Return every line of the listing that includes the string "della".
── Supplied material ──
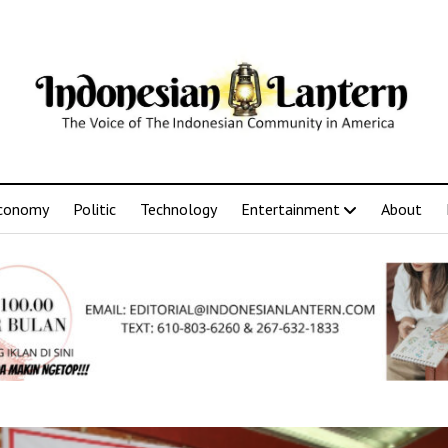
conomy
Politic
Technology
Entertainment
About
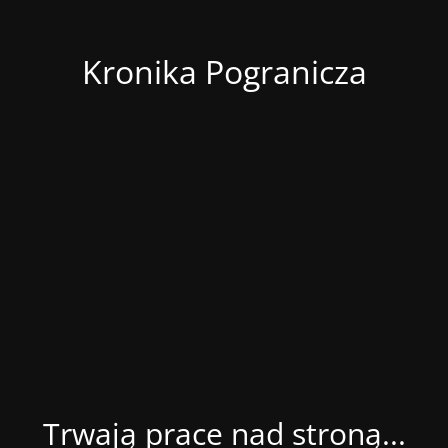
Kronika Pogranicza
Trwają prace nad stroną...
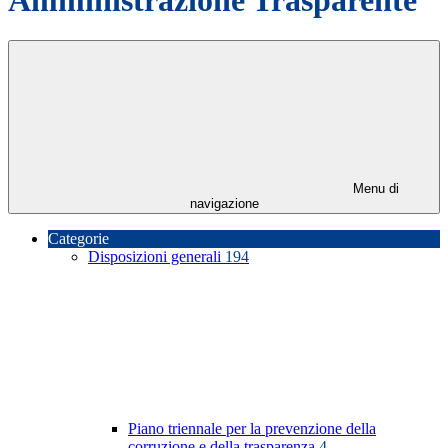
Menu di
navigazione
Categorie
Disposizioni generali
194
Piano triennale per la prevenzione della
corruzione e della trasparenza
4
───
── Supplied material ──
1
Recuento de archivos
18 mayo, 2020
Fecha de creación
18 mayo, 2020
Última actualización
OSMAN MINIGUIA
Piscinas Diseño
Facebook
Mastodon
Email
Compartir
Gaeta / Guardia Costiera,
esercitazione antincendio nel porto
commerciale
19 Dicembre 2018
───
▸ **Answer to this exercise**:
Piano triennale per la prevenzione della
corruzione e della trasparenza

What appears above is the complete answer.